_Problem to work on_:
Scan the records below for the line with "DESCRIPTION" and the line with "rship comes with". Repeat those two lines and every line between them exactly, and nothing else.

_Information given_:
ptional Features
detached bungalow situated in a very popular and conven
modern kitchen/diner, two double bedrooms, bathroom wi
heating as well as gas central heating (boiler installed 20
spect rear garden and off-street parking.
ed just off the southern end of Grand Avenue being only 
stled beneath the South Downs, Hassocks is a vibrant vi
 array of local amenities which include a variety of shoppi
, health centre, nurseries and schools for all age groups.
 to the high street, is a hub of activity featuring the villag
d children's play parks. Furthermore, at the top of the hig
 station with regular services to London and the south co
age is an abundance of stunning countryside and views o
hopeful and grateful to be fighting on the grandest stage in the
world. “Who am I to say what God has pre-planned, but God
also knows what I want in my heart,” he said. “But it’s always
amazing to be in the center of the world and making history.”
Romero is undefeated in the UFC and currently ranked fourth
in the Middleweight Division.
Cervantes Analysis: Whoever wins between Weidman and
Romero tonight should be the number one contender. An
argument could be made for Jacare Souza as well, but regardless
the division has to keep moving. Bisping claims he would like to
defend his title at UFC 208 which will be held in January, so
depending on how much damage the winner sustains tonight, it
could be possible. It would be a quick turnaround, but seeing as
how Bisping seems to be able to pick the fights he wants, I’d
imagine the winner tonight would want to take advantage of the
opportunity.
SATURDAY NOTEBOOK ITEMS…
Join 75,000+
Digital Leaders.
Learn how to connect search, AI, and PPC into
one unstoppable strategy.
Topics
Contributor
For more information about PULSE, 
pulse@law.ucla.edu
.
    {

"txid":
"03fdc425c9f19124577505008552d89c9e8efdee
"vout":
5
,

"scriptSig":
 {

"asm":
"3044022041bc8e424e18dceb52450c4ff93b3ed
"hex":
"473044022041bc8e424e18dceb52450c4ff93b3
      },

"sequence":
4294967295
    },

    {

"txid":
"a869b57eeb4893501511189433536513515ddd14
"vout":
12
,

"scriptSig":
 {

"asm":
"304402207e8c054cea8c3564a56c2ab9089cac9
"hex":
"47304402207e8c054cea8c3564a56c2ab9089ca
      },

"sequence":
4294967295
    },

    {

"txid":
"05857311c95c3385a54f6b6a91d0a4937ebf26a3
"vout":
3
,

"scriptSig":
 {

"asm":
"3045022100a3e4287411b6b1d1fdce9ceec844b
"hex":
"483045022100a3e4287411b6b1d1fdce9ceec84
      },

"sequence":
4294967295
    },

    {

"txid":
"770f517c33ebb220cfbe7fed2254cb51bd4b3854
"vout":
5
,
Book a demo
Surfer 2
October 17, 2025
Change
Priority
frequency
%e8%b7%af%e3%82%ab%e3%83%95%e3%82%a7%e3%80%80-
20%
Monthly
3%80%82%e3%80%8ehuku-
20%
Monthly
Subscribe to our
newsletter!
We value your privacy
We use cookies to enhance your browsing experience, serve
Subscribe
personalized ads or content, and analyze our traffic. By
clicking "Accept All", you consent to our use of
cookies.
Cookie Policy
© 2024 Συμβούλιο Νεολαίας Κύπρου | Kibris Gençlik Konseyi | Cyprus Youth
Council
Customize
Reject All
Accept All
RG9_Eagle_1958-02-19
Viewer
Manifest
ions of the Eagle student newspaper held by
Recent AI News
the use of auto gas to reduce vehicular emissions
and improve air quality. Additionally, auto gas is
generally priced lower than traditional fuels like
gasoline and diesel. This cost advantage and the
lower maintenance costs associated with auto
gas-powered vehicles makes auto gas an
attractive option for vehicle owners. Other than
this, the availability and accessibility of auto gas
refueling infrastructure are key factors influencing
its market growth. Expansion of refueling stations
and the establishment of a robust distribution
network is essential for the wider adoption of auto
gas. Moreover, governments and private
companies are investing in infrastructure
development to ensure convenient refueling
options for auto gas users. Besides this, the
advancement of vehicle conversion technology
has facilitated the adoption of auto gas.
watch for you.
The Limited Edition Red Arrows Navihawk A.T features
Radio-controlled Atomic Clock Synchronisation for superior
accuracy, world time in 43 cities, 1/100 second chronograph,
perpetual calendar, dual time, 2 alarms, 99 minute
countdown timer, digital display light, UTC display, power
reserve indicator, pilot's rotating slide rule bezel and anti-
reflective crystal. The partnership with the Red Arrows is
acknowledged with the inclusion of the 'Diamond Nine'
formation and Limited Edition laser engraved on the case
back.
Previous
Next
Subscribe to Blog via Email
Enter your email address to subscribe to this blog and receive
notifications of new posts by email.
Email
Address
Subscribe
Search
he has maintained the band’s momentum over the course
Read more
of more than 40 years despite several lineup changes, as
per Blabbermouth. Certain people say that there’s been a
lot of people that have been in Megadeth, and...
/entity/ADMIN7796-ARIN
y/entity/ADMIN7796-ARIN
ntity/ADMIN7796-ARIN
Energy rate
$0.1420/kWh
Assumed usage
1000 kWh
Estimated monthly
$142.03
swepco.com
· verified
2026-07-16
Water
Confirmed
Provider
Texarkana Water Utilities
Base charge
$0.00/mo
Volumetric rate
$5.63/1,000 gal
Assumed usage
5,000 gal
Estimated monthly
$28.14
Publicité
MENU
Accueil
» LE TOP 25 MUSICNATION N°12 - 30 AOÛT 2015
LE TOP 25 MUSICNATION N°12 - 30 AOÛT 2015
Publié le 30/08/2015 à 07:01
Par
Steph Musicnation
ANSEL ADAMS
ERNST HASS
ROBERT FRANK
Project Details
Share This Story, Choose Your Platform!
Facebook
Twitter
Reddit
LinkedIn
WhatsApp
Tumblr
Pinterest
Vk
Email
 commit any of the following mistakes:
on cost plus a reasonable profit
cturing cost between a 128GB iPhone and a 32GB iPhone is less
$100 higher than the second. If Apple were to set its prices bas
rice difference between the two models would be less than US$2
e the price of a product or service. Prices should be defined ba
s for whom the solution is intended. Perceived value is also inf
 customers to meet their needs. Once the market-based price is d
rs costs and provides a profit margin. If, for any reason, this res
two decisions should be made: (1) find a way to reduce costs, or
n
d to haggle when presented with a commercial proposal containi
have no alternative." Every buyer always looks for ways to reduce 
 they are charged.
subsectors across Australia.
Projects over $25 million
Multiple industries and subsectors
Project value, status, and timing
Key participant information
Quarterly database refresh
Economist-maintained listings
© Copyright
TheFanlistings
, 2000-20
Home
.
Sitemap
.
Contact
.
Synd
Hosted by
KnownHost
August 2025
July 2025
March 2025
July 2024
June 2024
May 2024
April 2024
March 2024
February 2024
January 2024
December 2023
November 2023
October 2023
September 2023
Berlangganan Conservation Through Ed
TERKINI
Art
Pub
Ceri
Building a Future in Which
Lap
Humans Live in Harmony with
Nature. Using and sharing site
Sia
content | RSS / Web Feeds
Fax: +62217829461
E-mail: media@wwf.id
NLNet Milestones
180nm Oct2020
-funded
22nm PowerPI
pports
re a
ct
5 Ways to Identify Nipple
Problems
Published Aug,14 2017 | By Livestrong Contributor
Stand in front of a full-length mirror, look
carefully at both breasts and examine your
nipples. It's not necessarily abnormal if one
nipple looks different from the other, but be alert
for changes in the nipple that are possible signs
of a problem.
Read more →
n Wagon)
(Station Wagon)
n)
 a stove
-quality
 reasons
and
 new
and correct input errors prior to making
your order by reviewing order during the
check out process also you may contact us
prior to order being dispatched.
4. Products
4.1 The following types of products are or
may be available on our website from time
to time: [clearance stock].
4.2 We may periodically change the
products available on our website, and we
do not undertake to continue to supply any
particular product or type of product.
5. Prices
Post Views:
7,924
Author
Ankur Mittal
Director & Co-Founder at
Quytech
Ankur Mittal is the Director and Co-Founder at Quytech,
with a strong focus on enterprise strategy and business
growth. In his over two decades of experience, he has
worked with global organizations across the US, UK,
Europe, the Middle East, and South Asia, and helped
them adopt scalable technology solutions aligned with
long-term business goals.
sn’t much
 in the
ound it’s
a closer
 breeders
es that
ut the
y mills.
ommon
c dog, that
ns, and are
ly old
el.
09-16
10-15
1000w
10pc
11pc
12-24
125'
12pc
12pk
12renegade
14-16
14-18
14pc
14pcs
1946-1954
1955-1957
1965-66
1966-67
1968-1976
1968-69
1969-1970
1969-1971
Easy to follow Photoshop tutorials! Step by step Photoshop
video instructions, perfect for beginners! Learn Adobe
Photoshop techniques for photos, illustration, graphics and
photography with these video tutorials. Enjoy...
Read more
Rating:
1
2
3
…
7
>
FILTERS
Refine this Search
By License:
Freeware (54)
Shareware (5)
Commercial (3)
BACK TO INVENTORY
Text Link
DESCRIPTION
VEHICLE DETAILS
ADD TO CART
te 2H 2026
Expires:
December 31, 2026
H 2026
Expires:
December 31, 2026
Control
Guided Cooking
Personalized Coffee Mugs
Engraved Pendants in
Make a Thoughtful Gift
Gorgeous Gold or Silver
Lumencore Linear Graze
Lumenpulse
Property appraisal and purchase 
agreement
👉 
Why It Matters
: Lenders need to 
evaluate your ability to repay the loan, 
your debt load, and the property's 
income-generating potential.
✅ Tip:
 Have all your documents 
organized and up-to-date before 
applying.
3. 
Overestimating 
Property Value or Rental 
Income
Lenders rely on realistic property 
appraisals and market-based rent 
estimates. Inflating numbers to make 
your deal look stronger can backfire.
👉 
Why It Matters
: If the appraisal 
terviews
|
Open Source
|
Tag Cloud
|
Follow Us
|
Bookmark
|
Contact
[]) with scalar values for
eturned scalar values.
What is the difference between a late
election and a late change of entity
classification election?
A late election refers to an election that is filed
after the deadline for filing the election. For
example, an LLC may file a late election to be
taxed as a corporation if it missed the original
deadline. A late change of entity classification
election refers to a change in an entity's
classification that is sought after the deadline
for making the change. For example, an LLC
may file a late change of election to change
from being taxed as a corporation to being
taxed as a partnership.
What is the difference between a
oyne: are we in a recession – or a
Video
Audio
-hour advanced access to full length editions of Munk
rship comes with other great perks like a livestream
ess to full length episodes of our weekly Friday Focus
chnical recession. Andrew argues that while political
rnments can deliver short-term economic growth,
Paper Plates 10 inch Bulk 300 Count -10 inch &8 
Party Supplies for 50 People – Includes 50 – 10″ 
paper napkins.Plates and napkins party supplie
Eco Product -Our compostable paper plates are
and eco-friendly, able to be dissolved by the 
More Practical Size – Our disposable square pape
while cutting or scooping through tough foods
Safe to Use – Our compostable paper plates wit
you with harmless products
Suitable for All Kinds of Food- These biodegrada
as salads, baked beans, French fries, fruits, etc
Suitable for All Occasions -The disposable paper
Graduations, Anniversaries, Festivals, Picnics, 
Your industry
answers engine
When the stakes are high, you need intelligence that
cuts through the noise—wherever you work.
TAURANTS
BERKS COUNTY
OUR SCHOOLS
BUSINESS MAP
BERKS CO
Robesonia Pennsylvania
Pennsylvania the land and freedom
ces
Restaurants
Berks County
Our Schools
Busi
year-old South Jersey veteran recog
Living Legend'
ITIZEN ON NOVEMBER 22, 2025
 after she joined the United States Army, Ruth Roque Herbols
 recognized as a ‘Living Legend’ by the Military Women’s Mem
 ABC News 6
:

_Answer below_:
DESCRIPTION
VEHICLE DETAILS
ADD TO CART
te 2H 2026
Expires:
December 31, 2026
H 2026
Expires:
December 31, 2026
Control
Guided Cooking
Personalized Coffee Mugs
Engraved Pendants in
Make a Thoughtful Gift
Gorgeous Gold or Silver
Lumencore Linear Graze
Lumenpulse
Property appraisal and purchase 
agreement
👉 
Why It Matters
: Lenders need to 
evaluate your ability to repay the loan, 
your debt load, and the property's 
income-generating potential.
✅ Tip:
 Have all your documents 
organized and up-to-date before 
applying.
3. 
Overestimating 
Property Value or Rental 
Income
Lenders rely on realistic property 
appraisals and market-based rent 
estimates. Inflating numbers to make 
your deal look stronger can backfire.
👉 
Why It Matters
: If the appraisal 
terviews
|
Open Source
|
Tag Cloud
|
Follow Us
|
Bookmark
|
Contact
[]) with scalar values for
eturned scalar values.
What is the difference between a late
election and a late change of entity
classification election?
A late election refers to an election that is filed
after the deadline for filing the election. For
example, an LLC may file a late election to be
taxed as a corporation if it missed the original
deadline. A late change of entity classification
election refers to a change in an entity's
classification that is sought after the deadline
for making the change. For example, an LLC
may file a late change of election to change
from being taxed as a corporation to being
taxed as a partnership.
What is the difference between a
oyne: are we in a recession – or a
Video
Audio
-hour advanced access to full length editions of Munk
rship comes with other great perks like a livestream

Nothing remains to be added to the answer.